Monitoring strategies remain a topic of active discussion. The 2021 CDC guidelines recommend both HIV antigen/antibody and RNA testing at PrEP initiation and follow-up to minimize the risk of starting or continuing PrEP during acute infection. Updated data presented by Collen Kelley, Emory University, Atlanta, Georgia, USA, using the HealthVerity database (2018–2023), challenge the incremental value of this dual approach. Following the 2021 guideline update, RNA testing among oral PrEP users increased more than sevenfold, yet positivity rates fell from 1.39% to 0.22%, and the positive predictive value dropped from 100% to 67%, translating to roughly 9,000 RNA tests required to identify one additional early infection compared with antigen/antibody testing alone.³ Reflecting these findings, International Antiviral Society-USA (IAS-USA) guidelines now omit follow-up HIV RNA monitoring for CAB-LA based on HPTN 083 data, and LEN protocols similarly do not require HIV RNA monitoring.³ While CDC guidance remains unchanged, the research suggests that routine RNA testing for asymptomatic individuals on LA PrEP may offer limited clinical benefit relative to cost and resource use.

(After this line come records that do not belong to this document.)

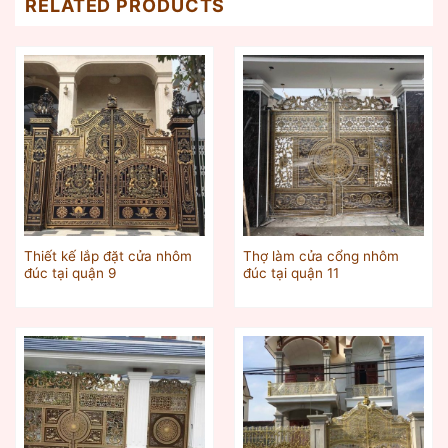
RELATED PRODUCTS
Thiết kế lắp đặt cửa nhôm
Thợ làm cửa cổng nhôm
đúc tại quận 9
đúc tại quận 11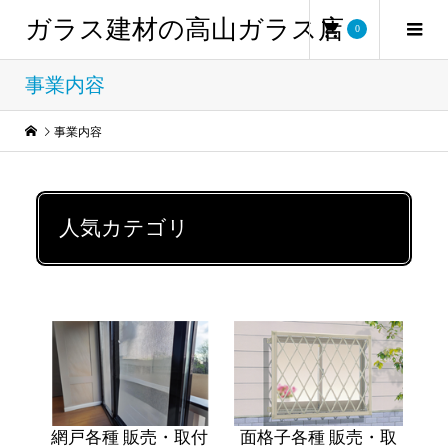
ガラス建材の高山ガラス店
0
事業内容
事業内容
人気カテゴリ
網戸各種 販売・取付
面格子各種 販売・取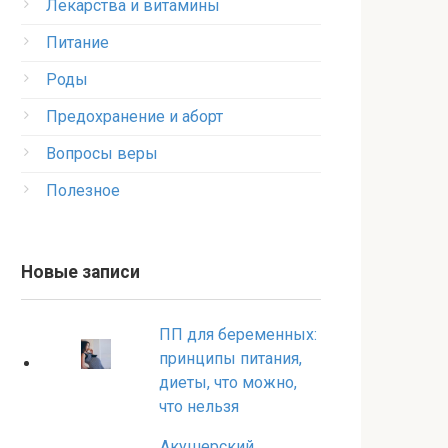
Лекарства и витамины
Питание
Роды
Предохранение и аборт
Вопросы веры
Полезное
Новые записи
ПП для беременных:
принципы питания,
диеты, что можно,
что нельзя
Акушерский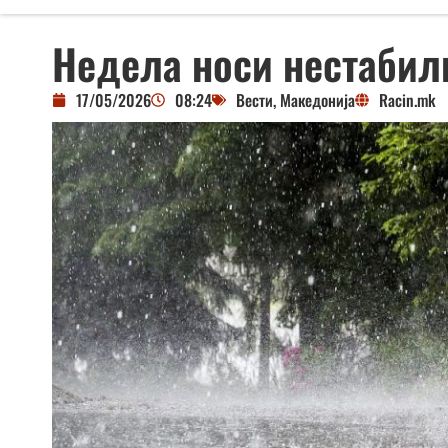
Недела носи нестабилн
17/05/2026
08:24
Вести
,
Македонија
Racin.mk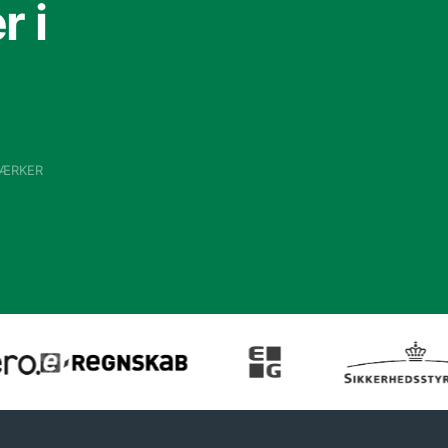
 i
VÆRKER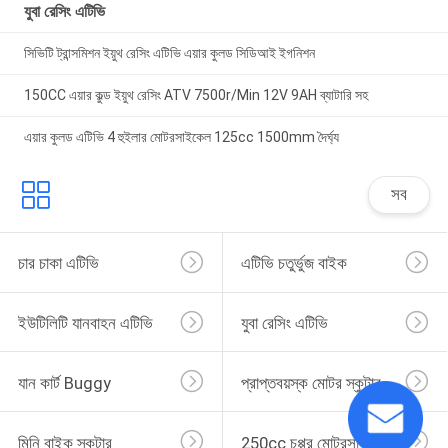
যুবা রেসিং এটিভি
সিভিটি ট্রান্সমিশন ইয়ুথ রেসিং এটিভি এয়ার কুলড সিডিআই ইগনিশন
150CC এয়ার কুল্ড ইয়ুথ রেসিং ATV 7500r/Min 12V 9AH ব্যাটারি সহ
এয়ার কুলড এটিভি 4 হুইলার মোটরসাইকেল 125cc 1500mm দৈর্ঘ্য
সব
চার চাকা এটিভি
এটিভি চতুর্ভুজ বাইক
ইউটিলিটি যানবাহন এটিভি
যুবা রেসিং এটিভি
যান কার্ট Buggy
প্রাপ্তবয়স্ক মোটর স্কুটার
মিনি বাইক স্কুটার
250cc চপ্পর মোটরসাইকেল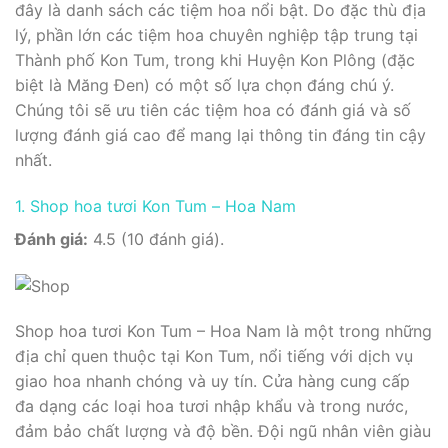
đây là danh sách các tiệm hoa nổi bật. Do đặc thù địa
lý, phần lớn các tiệm hoa chuyên nghiệp tập trung tại
Thành phố Kon Tum, trong khi Huyện Kon Plông (đặc
biệt là Măng Đen) có một số lựa chọn đáng chú ý.
Chúng tôi sẽ ưu tiên các tiệm hoa có đánh giá và số
lượng đánh giá cao để mang lại thông tin đáng tin cậy
nhất.
1. Shop hoa tươi Kon Tum – Hoa Nam
Đánh giá:
4.5 (10 đánh giá).
Shop hoa tươi Kon Tum – Hoa Nam là một trong những
địa chỉ quen thuộc tại Kon Tum, nổi tiếng với dịch vụ
giao hoa nhanh chóng và uy tín. Cửa hàng cung cấp
đa dạng các loại hoa tươi nhập khẩu và trong nước,
đảm bảo chất lượng và độ bền. Đội ngũ nhân viên giàu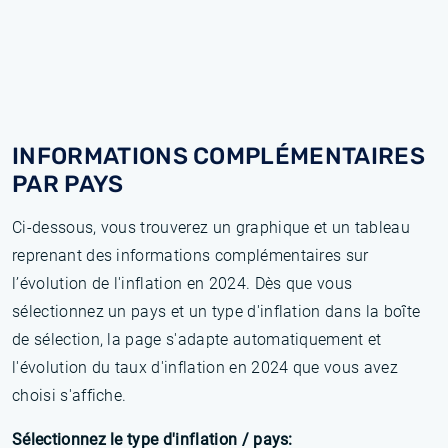
INFORMATIONS COMPLÉMENTAIRES
PAR PAYS
Ci-dessous, vous trouverez un graphique et un tableau
reprenant des informations complémentaires sur
l’évolution de l'inflation en 2024. Dès que vous
sélectionnez un pays et un type d'inflation dans la boîte
de sélection, la page s'adapte automatiquement et
l'évolution du taux d'inflation en 2024 que vous avez
choisi s'affiche.
Sélectionnez le type d'inflation / pays: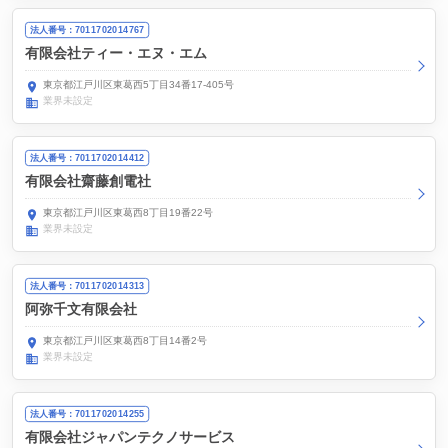
法人番号：7011702014767
有限会社ティー・エヌ・エム
東京都江戸川区東葛西5丁目34番17-405号
業界未設定
法人番号：7011702014412
有限会社齋藤創電社
東京都江戸川区東葛西8丁目19番22号
業界未設定
法人番号：7011702014313
阿弥千文有限会社
東京都江戸川区東葛西8丁目14番2号
業界未設定
法人番号：7011702014255
有限会社ジャパンテクノサービス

THE BROADER PREVENTION LANDSCAPE

Building on these clinical integration and monitoring strategies, emerging LA and next-generation PrEP modalities offer additional opportunities to expand coverage and simplify HIV prevention. Results of the Phase I clinical trial of once-yearly intramuscular LEN demonstrated higher trough levels than were seen in PURPOSE 1 and PURPOSE 2, and an additional Phase III trial is underway looking at a once-a-year lower dose with concomitant oral load.³ Ultra CAB-LA is also under investigation as an intramuscular or subcutaneous injection every 4 months.⁴

Beyond injectables, IDWeek 2025 also spotlighted novel modalities poised to expand PrEP’s reach. The investigational oral agent MK-8527, a next-generation nucleoside reverse transcriptase translocation inhibitor, showed promise as a once-monthly oral PrEP option in early-phase trials.^3,4 If validated in later studies, it may offer a valuable alternative for those who prefer pills to injections while easing adherence demands compared with daily regimens.

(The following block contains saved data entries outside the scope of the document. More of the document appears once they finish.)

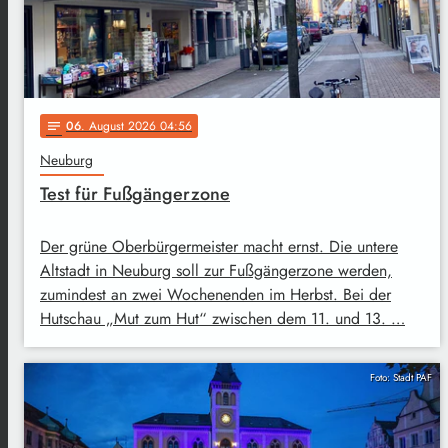
06
. August 2026 04:56
notes
Neuburg
Test für Fußgängerzone
Der grüne Oberbürgermeister macht ernst. Die untere
Altstadt in Neuburg soll zur Fußgängerzone werden,
zumindest an zwei Wochenenden im Herbst. Bei der
Hutschau „Mut zum Hut“ zwischen dem 11. und 13. …
Foto: Stadt PAF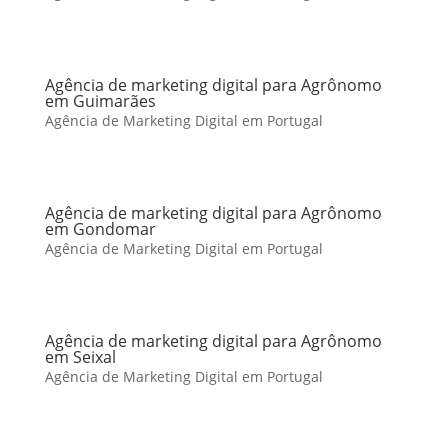
Agência de marketing digital para Agrônomo
em Guimarães
Agência de Marketing Digital em Portugal
Agência de marketing digital para Agrônomo
em Gondomar
Agência de Marketing Digital em Portugal
Agência de marketing digital para Agrônomo
em Seixal
Agência de Marketing Digital em Portugal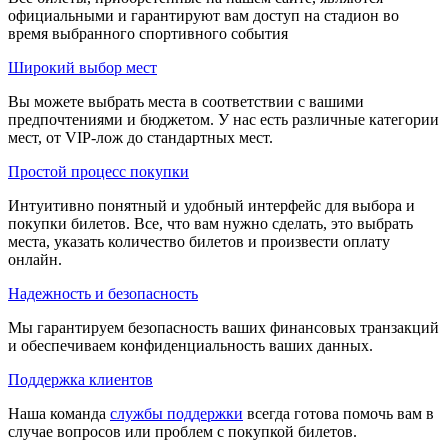
официальными и гарантируют вам доступ на стадион во
время выбранного спортивного события
Широкий выбор мест
Вы можете выбрать места в соответствии с вашими
предпочтениями и бюджетом. У нас есть различные категории
мест, от VIP-лож до стандартных мест.
Простой процесс покупки
Интуитивно понятный и удобный интерфейс для выбора и
покупки билетов. Все, что вам нужно сделать, это выбрать
места, указать количество билетов и произвести оплату
онлайн.
Надежность и безопасность
Мы гарантируем безопасность ваших финансовых транзакций
и обеспечиваем конфиденциальность ваших данных.
Поддержка клиентов
Наша команда
службы поддержки
всегда готова помочь вам в
случае вопросов или проблем с покупкой билетов.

Researchers also presented encouraging data on broadly neutralizing antibodies as prevention tools. In a Phase I study, newborns exposed to HIV received VRC07-523LS, a long-acting monoclonal antibody, in addition to standard antiretroviral prophylaxis. The intervention was safe, well tolerated, and achieved sustained serum concentrations.³ Combinations of broadly neutralizing antibodies are also under investigation as an intravenous infusion given every 6 months.

GLOBAL SYSTEMIC CHALLENGES

Despite advancements in LA HIV prevention, barriers continue to limit global impact. In many low- and middle-income countries, HIV prevention remains highly dependent on external funding streams, including PEPFAR and the Global Fund to Fight AIDS, TB, and Malaria, leaving programs vulnerable to USA policy changes. In Malawi, abrupt reduction in USA support in early 2025 led to the suspension of community-based testing and prevention services, while treatment programs continued, demonstrating the vulnerability of prevention infrastructure and the risk of reversing epidemic control gains.⁵ If such cuts continue, modeling data predict a 50% increase in new HIV infections in Africa over the next 5 years, equating to 4.4–10.8 million additional new infections.⁵

Looking ahead, the introduction of LEN at a projected cost of 40 USD per patient per year in 120 high-incidence, resource-limited countries starting in 2027 represents a potential step forward.⁵ PEPFAR and Global Fund are likely to prioritize LEN implantation for an estimated two million people by 2028.⁵ However, this focused investment may inadvertently limit patient choice, as other PrEP formulations may become less accessible in these regions.

TAKE-HOME MESSAGE

LA HIV prevention, including CAB and LEN, is reshaping PrEP delivery by improving adherence and offering flexible options for diverse populations. Success depends not only on clinical efficacy, but also on equitable access, real-world integration, and sustainable implementation in the USA and globally. Bridging scientific innovation with structural and social considerations is essential to closing prevention gaps and reducing new infections worldwide.